Negra Joana
– do livro “Falando de Saudade” –
1.993
Baixadão de terra massapé de
coloração roxa, quase preta, nas enseadas dos córregos e alagados, em razão das
grandes cheias do Rio Paranaíba, cenário merecedor de um capitulo à parte.
Os córregos, verdadeiros
ribeirões, alguns de pequeno curso entre as nascentes e os desaguadouros,
outros mais extensos, mas todos oriundos de cabeceiras em plena mata bruta,
devastada.
À princípio, pequenos veios d’água,
quase secos nas estiagens prolongadas, avolumando-se com as enxurradas,
crescendo com o tempo, na medida da destruição da mataria.

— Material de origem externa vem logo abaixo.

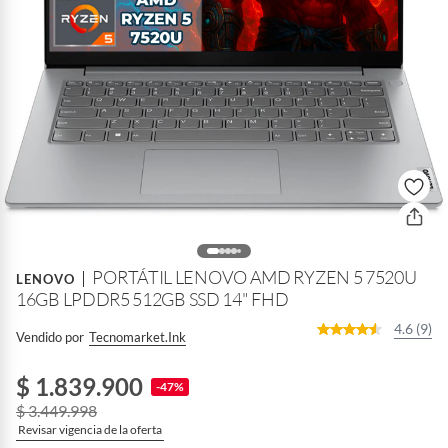
PORTÁTIL LENOVO AMD RYZEN 5 7520U
LENOVO
16GB LPDDR5 512GB SSD 14" FHD
4.6 (9)
Vendido por
Tecnomarket.ink
$ 1.839.900
-47%
$ 3.449.998
Revisar vigencia de la oferta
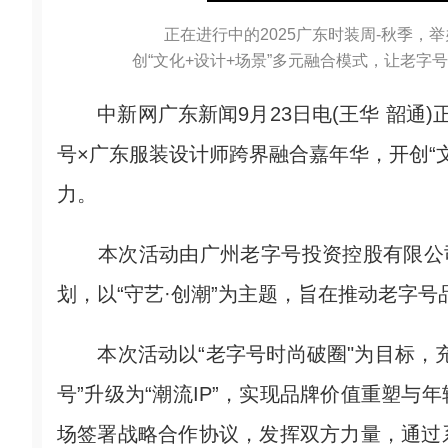
正在进行中的2025广东时装周-秋季
创“文化+设计+场景”多元融合模式，让老字
中新网广东新闻9月23日电(王华 韶通)正
号×广东服装设计师跨界融合嘉年华，开创“
力。
本次活动由广州老字号投资控股有限公司
划，以“守艺·创潮”为主题，旨在推动老字
本次活动以“老字号时尚破圈"为目标，充
号”升级为“潮流IP”，实现品牌价值重塑
场签署战略合作协议，发挥双方力量，通过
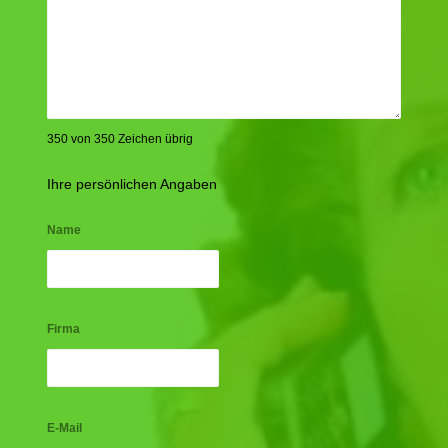
350 von 350 Zeichen übrig
Ihre persönlichen Angaben
Name
Firma
E-Mail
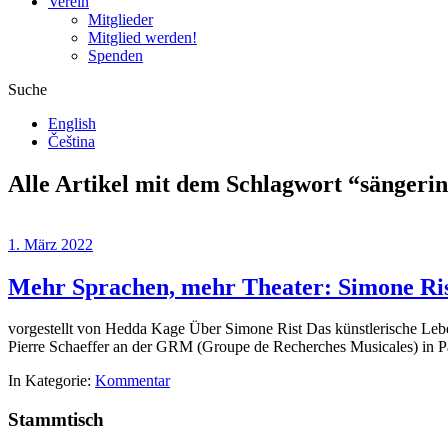
Verein
Mitglieder
Mitglied werden!
Spenden
Suche
English
Čeština
Alle Artikel mit dem Schlagwort “
sängerin
1. März 2022
Mehr Sprachen, mehr Theater: Simone Ri
vorgestellt von Hedda Kage Über Simone Rist Das künstlerische Leb
Pierre Schaeffer an der GRM (Groupe de Recherches Musicales) in P
In Kategorie:
Kommentar
Stammtisch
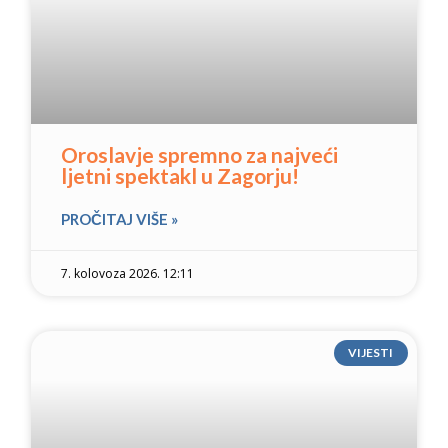
Oroslavje spremno za najveći
ljetni spektakl u Zagorju!
PROČITAJ VIŠE »
7. kolovoza 2026. 12:11
VIJESTI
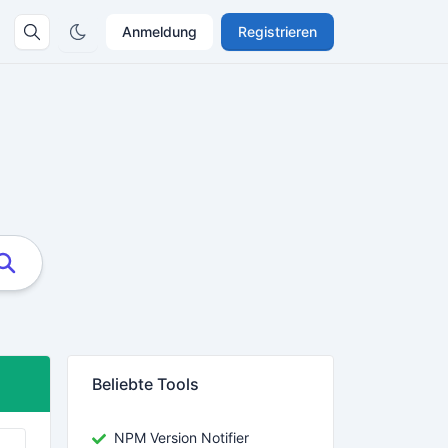
Anmeldung
Registrieren
Beliebte Tools
NPM Version Notifier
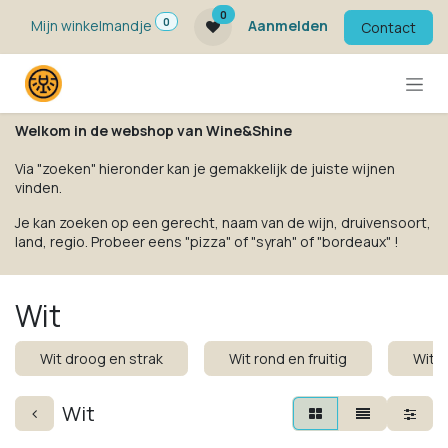
Overslaan naar inhoud
0
0
Mijn winkelmandje
Aanmelden
Contact
Welkom in de webshop van Wine&Shine
Via "zoeken" hieronder kan je gemakkelijk de juiste wijnen
vinden.
Je kan zoeken op een gerecht, naam van de wijn, druivensoort,
land, regio. Probeer eens "pizza" of "syrah" of "bordeaux" !
Wit
Wit droog en strak
Wit rond en fruitig
Wit k
Wit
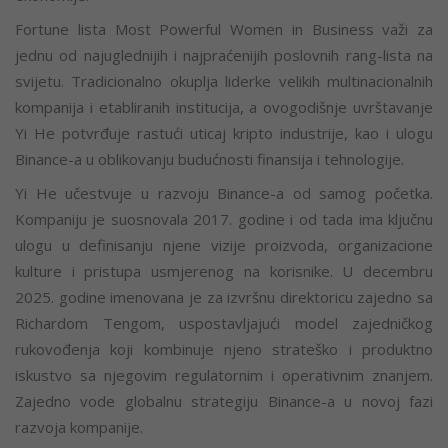
Fortune lista Most Powerful Women in Business važi za
jednu od najuglednijih i najpraćenijih poslovnih rang-lista na
svijetu. Tradicionalno okuplja liderke velikih multinacionalnih
kompanija i etabliranih institucija, a ovogodišnje uvrštavanje
Yi He potvrđuje rastući uticaj kripto industrije, kao i ulogu
Binance-a u oblikovanju budućnosti finansija i tehnologije.
Yi He učestvuje u razvoju Binance-a od samog početka.
Kompaniju je suosnovala 2017. godine i od tada ima ključnu
ulogu u definisanju njene vizije proizvoda, organizacione
kulture i pristupa usmjerenog na korisnike. U decembru
2025. godine imenovana je za izvršnu direktoricu zajedno sa
Richardom Tengom, uspostavljajući model zajedničkog
rukovođenja koji kombinuje njeno strateško i produktno
iskustvo sa njegovim regulatornim i operativnim znanjem.
Zajedno vode globalnu strategiju Binance-a u novoj fazi
razvoja kompanije.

Esta quase se acabou, abatida
pelo machado, em grandes derrubadas e pelo fogo inclemente, atirado e atiçado
pelo caboclo, inimigo implacável das árvores e toda e qualquer vegetação
natural!
O sertanejo tinha a mania do
fogo. Ignorante, julgava que fortalecia e dava vigor à terra. E encontrar um
capim vedado, mesmo simples montículo de resto de cultura, a chamada binga ou
palito de fósforo entrava em ação. Dali, o fogo se espalhava, queimando,
destruindo em fúria louca tudo por onde passava, até ser barrado por chuva
providencial ou vertente d’água.
Longos dias e longas noites era
aquele vermelhão no céu!
Não havia aceiro ou estrada que o
barrasse. Parte do roçado era plantada em milho na roça de toucos, em que a
brota era cortada à enxada, às vezes,
simples poda a foice, para desabafar o milho. E o cereal vinha viçoso;
com sessenta dias estava de pendão, fecundando as bonequinhas, prenúncio de
espiga grande e coberta de grãos de ponta a ponta!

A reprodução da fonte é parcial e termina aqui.